Example embodiments are provided so that this disclosure will be thorough, and will fully convey the scope to those who are skilled in the art. Numerous specific details are set forth such as examples of specific components, devices, and methods, to provide a thorough understanding of embodiments of the present disclosure. It will be apparent to those skilled in the art that specific details need not be employed, that example embodiments may be embodied in many different forms and that neither should be construed to limit the scope of the disclosure. In some example embodiments, well-known procedures, well-known device structures, and well-known technologies are not described in detail.

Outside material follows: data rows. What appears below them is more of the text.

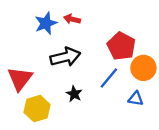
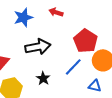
red arrow: (72, 19) -> (56, 12), moved

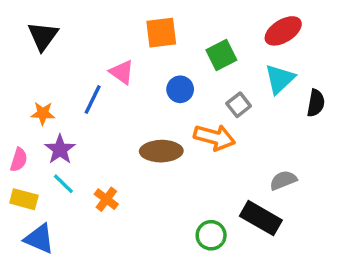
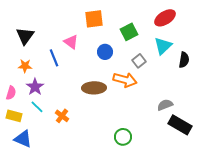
black triangle: (43, 36) -> (25, 36), moved
blue line: (93, 100) -> (54, 58), turned -48
black rectangle: (261, 218) -> (180, 125), moved

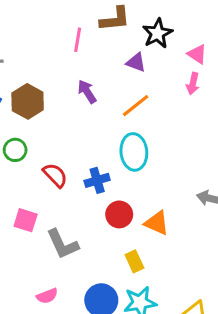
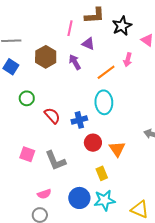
purple triangle: (136, 62) -> (88, 44), moved
pink arrow: (193, 84) -> (128, 60), moved
brown hexagon: (28, 101) -> (46, 57), moved
pink square: (26, 220) -> (27, 154), moved
orange triangle: (157, 223) -> (117, 149), turned 30

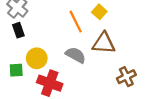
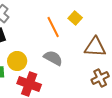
brown triangle: (104, 43) -> (95, 47), moved

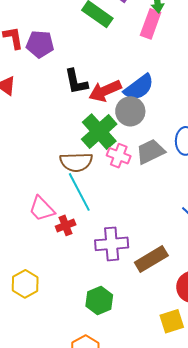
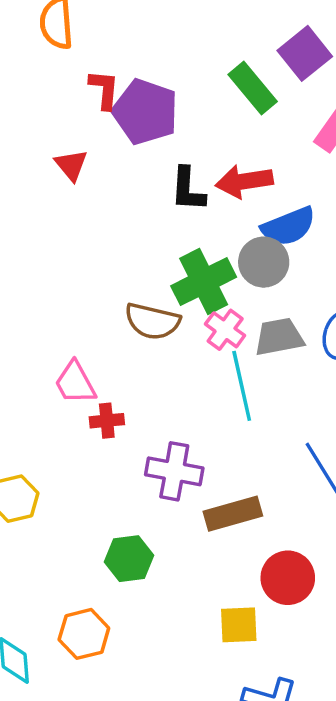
purple pentagon: (40, 44) -> (145, 112), size x1.4
red arrow: (105, 91) -> (244, 181), moved
cyan line: (79, 192) -> (242, 386), moved

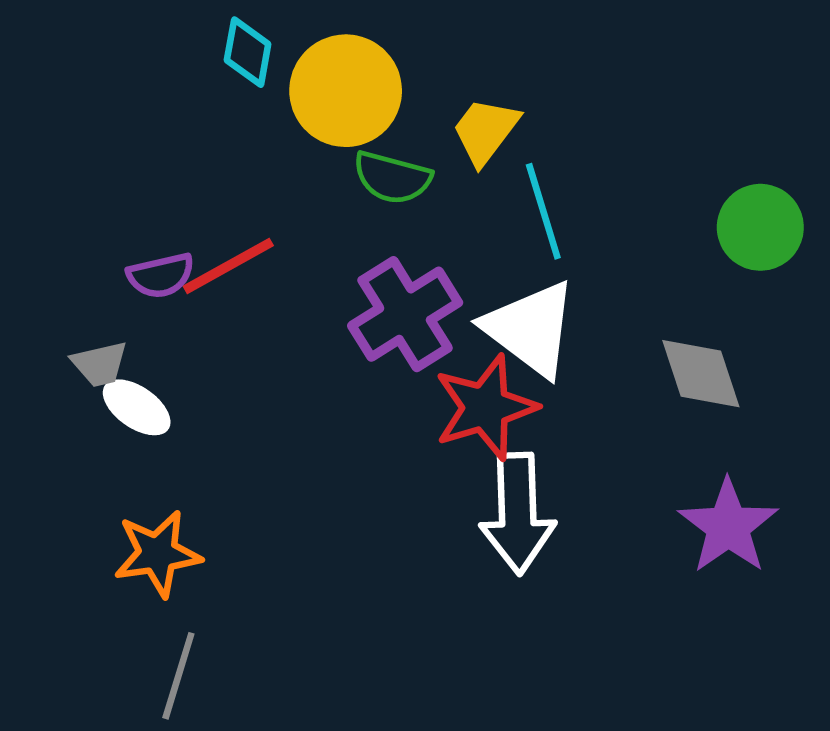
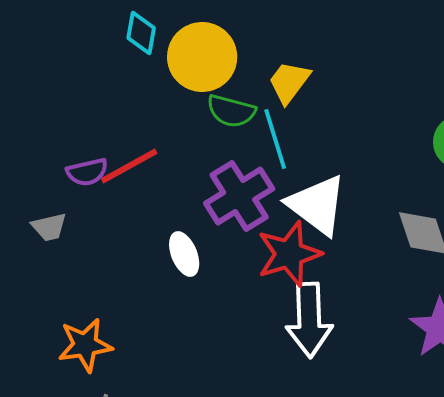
cyan line: (543, 211) -> (275, 139), moved
white ellipse: (137, 407) -> (184, 254), moved, turned 33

It will be understood that the mixing and matching of features, elements, methodologies, systems and/or functions between various examples may be expressly contemplated herein so that one skilled in the art will appreciate from the present teachings that features, elements, systems and/or functions of one example may be incorporated into another example as appropriate, unless described otherwise above. It will also be understood that the description, including disclosed examples and drawings, is merely exemplary in nature intended for purposes of illustration only and is not intended to limit the scope of the present application, its application or uses. Thus, variations that do not depart from the gist of the present application are intended to be within the scope of the present application.